Hizo un llamado a todos los actores del conflicto a intentar entender qué hay detrás de los gestos, las arengas y las declaraciones, a reconocer la diversidad, valorarla e intentar entender al otro. “Al final todos somos eternamente un otro. Y si no valoramos la condición humana de cualquier otro, no habrá espacio a su vez para que nos entiendan”, alegó Mosciatti, que había iniciado su intervención advirtiendo que iba a hablar “desde el corazón”.
Concluyó aseverando: “A veces, viendo la esterilidad de tantos discursos y leyes me pregunto si la solución no pasa primero por una toma de conciencia de todos nosotros. ¿Iremos camino a eso?

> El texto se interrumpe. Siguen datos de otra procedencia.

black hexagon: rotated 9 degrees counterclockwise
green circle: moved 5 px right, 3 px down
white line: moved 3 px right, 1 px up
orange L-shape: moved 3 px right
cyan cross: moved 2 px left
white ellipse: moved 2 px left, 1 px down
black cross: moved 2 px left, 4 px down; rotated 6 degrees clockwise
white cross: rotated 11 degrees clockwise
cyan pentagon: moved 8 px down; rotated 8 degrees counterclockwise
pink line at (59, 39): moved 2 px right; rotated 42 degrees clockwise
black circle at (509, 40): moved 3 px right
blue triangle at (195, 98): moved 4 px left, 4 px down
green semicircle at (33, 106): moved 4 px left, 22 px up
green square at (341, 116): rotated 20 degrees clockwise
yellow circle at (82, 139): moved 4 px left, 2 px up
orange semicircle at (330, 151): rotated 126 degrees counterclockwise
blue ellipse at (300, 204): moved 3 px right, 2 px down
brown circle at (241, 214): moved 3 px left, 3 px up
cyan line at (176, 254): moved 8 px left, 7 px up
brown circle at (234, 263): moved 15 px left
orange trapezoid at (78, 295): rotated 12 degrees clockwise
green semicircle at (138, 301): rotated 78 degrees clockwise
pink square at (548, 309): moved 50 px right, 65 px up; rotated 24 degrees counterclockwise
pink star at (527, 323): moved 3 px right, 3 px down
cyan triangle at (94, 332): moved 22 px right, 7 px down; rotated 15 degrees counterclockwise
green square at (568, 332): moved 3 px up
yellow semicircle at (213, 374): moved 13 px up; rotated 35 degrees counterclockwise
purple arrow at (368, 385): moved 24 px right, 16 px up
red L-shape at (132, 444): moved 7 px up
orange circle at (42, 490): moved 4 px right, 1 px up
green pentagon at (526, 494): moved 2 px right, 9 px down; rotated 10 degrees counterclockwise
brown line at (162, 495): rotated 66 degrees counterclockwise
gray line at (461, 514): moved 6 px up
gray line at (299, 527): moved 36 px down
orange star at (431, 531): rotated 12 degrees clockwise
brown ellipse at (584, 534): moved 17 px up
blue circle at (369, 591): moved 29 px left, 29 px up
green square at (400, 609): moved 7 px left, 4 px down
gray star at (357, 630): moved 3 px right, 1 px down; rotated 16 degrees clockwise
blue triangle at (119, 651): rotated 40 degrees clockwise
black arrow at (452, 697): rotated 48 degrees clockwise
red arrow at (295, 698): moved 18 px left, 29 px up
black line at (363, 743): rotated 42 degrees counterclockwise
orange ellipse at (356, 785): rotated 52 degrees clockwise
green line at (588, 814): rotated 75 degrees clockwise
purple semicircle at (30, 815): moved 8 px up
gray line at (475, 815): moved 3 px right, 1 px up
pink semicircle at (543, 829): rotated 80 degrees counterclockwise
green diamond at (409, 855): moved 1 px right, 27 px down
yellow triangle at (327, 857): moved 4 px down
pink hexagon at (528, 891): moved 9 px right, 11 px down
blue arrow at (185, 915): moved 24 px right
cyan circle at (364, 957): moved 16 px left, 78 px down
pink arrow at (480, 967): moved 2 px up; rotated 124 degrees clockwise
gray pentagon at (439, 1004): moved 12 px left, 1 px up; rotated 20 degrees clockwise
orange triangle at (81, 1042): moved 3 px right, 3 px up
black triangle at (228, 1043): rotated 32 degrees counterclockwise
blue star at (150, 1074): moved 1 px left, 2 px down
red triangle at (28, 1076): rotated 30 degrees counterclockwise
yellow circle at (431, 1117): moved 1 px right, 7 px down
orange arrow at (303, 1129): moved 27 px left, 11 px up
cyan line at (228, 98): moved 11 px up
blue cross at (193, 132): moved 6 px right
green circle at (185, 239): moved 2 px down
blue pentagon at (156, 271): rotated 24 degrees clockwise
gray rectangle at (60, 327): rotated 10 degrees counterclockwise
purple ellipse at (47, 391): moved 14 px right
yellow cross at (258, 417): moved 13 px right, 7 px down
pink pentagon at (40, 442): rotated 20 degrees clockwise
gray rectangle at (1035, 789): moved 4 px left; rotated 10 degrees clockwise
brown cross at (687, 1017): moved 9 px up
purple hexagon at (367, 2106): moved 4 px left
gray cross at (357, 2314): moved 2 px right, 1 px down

Esa es mi esperanza.”
Los requerimientos
Alberto Espinoza se remontó a los orígenes del concepto de “requerimiento”, que actualmente es la acción judicial presentada por ley antiterrorista o por ley de seguridad interior del estado contra los luchadores sociales mapuche. En 1502, un documento llamado “Requerimiento” elaborado por una junta de juristas de Burgos, España, legitimó el concepto de guerra justa para reprimir y aplastar a los pueblos originarios, con el aval del Papa y el rey.
Criticando la aplicación de la ley antiterrorista a quienes son detenidos por atentados incendiarios, recalcó que para la definición de terrorismo, la afectación del bien jurídico de la vida debe estar presente y también se requiere que el supuesto terrorista cuente con armas de gran poder destructivo “y no creo que lo sean las piedras, las hondas y los palos. Se les aplica esta ley a los comuneros cuando frente a ellos, están los carabineros que sí tienen armas de gran poder destructivo. Es una fuerza policial que en la realidad está militarizada. Sería interesante determinar cuál es el poder de fuego y el tipo de armas e instrumentos que utiliza. Cuenta con armas no sólo defensivas, y opera con tanquetas, helicópteros, que son medios propios de una guerra. Es un tema que requiere un análisis más a fondo.” Alberto Espinoza tramita ante la Corte Interamericana de Derechos Humanos una demanda contra el Estado de Chile por la aplicación de la legislación antiterrorista en el caso Poluco-Pidenco.
Ahondando en la justicia militar, sostuvo que no cumple con principios básicos del debido proceso. Recordó que el juez militar es el comandante de división de cada zona, y deja ese cargo si es trasladado, lo que afecta principios como la imparcialidad, la inamovilidad y la independencia. Aunque toda sentencia debiera estar fundada en un proceso previo legalmente tramitado, “en la justicia militar eso no existe porque se aplica el sistema inquisitivo - nombre que proviene de la Inquisición- en el cual el derecho a defensa está profundamente limitado debido al secreto del sumario.” Por tiempo indefinido –pues el sumario no tiene plazo- el abogado que ve estas causas no conoce los cargos que hay contra los imputados ni los elementos sobre los que se construyen esos cargos.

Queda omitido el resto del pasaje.